We don not support the n_step collection method in Tianshou, because using n_episode only can facilitate the episodic cost computation and better evaluate the agent.

Returns:

A dict including the following keys

  • n/ep collected number of episodes.

  • n/st collected number of steps.

  • rew mean of episodic rewards.

  • len mean of episodic lengths.

  • total_cost cumulative costs in this collect.

  • cost mean of episodic costs.

  • truncated mean of episodic truncation.

  • terminated mean of episodic termination.

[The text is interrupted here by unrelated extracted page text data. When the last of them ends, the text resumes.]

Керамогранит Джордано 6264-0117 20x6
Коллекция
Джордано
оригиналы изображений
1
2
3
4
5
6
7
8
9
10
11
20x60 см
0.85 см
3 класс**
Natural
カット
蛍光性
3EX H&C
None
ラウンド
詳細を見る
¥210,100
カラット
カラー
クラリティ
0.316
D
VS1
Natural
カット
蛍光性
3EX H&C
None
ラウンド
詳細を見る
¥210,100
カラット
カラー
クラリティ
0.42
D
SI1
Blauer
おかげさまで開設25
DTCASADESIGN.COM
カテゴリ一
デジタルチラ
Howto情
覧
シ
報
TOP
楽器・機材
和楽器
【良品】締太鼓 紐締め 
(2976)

class fsrl.data.TrajectoryBuffer(max_trajectory: int = 99999, use_grid_filter: bool = True, rmin: float = -inf, rmax: float = inf, cmin: float = -inf, cmax: float = inf, filter_interval: float = 2)[source]

Bases: object

Buffer for storing trajectories collected during training.

If use grid filter, it will discard exceeded trajectories based on the density over the cost-return and reward-return space. It will only store the trajectory in the buffer if its reward return and cost return are within the user- defined ranges: rmin, rmax, cmin, cmax.

Parameters:
  • max_trajectory (int) – Maximum number of trajectories to store. (default=99999)

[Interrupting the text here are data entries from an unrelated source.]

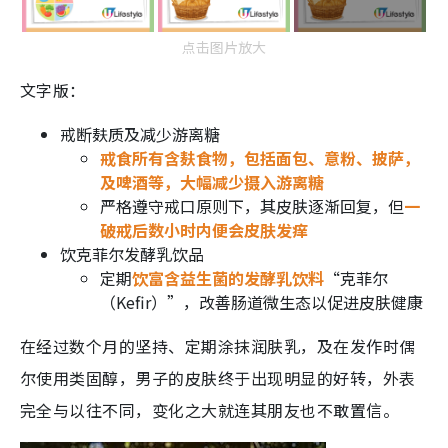
点击图片放大
文字版：
戒断麸质及减少游离糖
戒食所有含麸食物，包括面包、意粉、披萨，
及啤酒等，大幅减少摄入游离糖
严格遵守戒口原则下，其皮肤逐渐回复，但
一
破戒后数小时内便会皮肤发痒
饮克菲尔发酵乳饮品
定期
饮富含益生菌的发酵乳饮料
“克菲尔
（Kefir）”，改善肠道微生态以促进皮肤健康
在经过数个月的坚持、定期涂抹润肤乳，及在发作时偶
尔使用类固醇，男子的皮肤终于出现明显的好转，外表
完全与以往不同，变化之大就连其朋友也不敢置信。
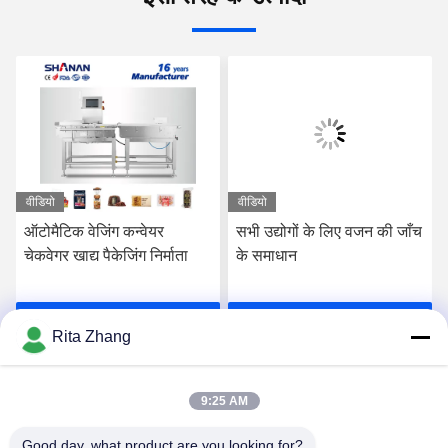
वीडियो
वीडियो
ऑटोमैटिक वेजिंग कन्वेयर
सभी उद्योगों के लिए वजन की जाँच
चेकवेगर खाद्य पैकेजिंग निर्माता
के समाधान
सर्वोत्तम मूल्य प्राप्त करें
सर्वोत्तम मूल्य प्राप्त करें
Rita Zhang
9:25 AM
Good day, what product are you looking for?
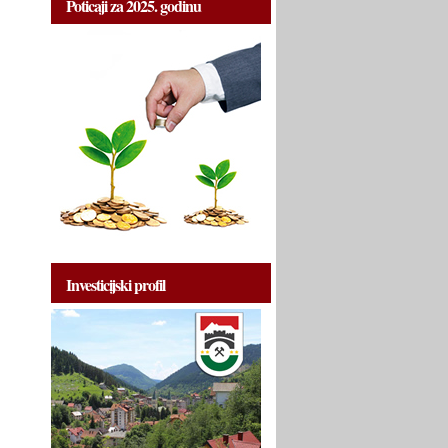
Poticaji za 2025. godinu
Investicijski profil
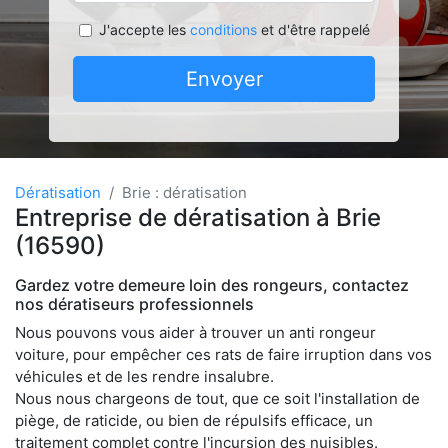
J'accepte les
conditions
et d'être rappelé
Envoyer
Dératisation
Brie : dératisation
Entreprise de dératisation à Brie
(16590)
Gardez votre demeure loin des rongeurs, contactez
nos dératiseurs professionnels
Nous pouvons vous aider à trouver un anti rongeur
voiture, pour empêcher ces rats de faire irruption dans vos
véhicules et de les rendre insalubre.
Nous nous chargeons de tout, que ce soit l'installation de
piège, de raticide, ou bien de répulsifs efficace, un
traitement complet contre l'incursion des nuisibles.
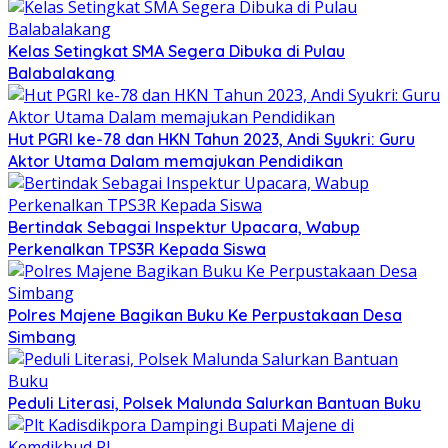
Kelas Setingkat SMA Segera Dibuka di Pulau
Balabalakang
Hut PGRI ke-78 dan HKN Tahun 2023, Andi Syukri: Guru
Aktor Utama Dalam memajukan Pendidikan
Bertindak Sebagai Inspektur Upacara, Wabup
Perkenalkan TPS3R Kepada Siswa
Polres Majene Bagikan Buku Ke Perpustakaan Desa
Simbang
Peduli Literasi, Polsek Malunda Salurkan Bantuan Buku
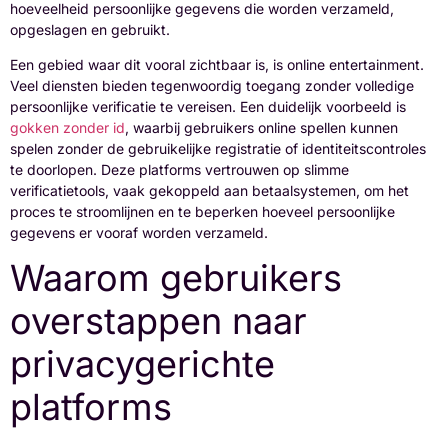
hoeveelheid persoonlijke gegevens die worden verzameld,
opgeslagen en gebruikt.
Een gebied waar dit vooral zichtbaar is, is online entertainment.
Veel diensten bieden tegenwoordig toegang zonder volledige
persoonlijke verificatie te vereisen. Een duidelijk voorbeeld is
gokken zonder id
, waarbij gebruikers online spellen kunnen
spelen zonder de gebruikelijke registratie of identiteitscontroles
te doorlopen. Deze platforms vertrouwen op slimme
verificatietools, vaak gekoppeld aan betaalsystemen, om het
proces te stroomlijnen en te beperken hoeveel persoonlijke
gegevens er vooraf worden verzameld.
Waarom gebruikers
overstappen naar
privacygerichte
platforms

  • use_grid_filter (bool) – If True, use grid filtering to downsample the data. (default=True)

  • rmin (float) – The minimum reward return of trajectory that can be stored in the buffer

  • rmax (float) – The maximum reward return of trajectory that can be stored in the buffer

  • cmin (float) – The minimum cost return of trajectory that can be stored in the buffer

  • cmax (float) – The maximum cost return of trajectory that can be stored in the buffer

  • filter_interval (float) – Only used when use_grid_filter is True. The filter interval is the ratio of trajectory numbers to keep in the buffer. (default=2.0)

store(data: Batch) None[source]

Stores a batch of data in the buffer.

Parameters:

data (Batch) – Batch of data to store.

apply_grid_filter() None[source]

Apply grid filtering to the buffer and metrics data.

The filter will removing some trajectories with the highest density.

— Note: This method modifies the buffer and metrics arrays in place.

static filter_points(points: list, target_size: int) list[source]

Filter a list of 2D points and returns a list of filtered indices.

The filtering is done by keeping a certain number of points (determined by the target_size parameter) while trying to preserve the spatial distribution of the original points as much as possible.

Parameters:
  • points – A list of 2D points represented as a numpy array of shape (N, 2).

  • target_size – The number of points to keep after filtering.

Returns:

A list of indices that represent the filtered points.

sample(batch_size: int) Batch[source]

Samples a batch of transitions from the buffer.

Parameters:

batch_size (int) – Number of transitions to sample.

Returns:

Batch of sampled transitions.

get_all() Batch[source]

Returns all the transitions stored in the buffer as a single batch.

Returns:

All stored transitions as a single batch.

Return type:

Batch

save(log_dir: str, dataset_name: str = 'dataset.hdf5') None[source]

Saves the entire buffer to disk as an HDF5 file.

Parameters:
  • log_dir (str) – Directory to save the dataset in.

  • dataset_name (str, optional (default="dataset.hdf5")) – Name of the dataset file to save.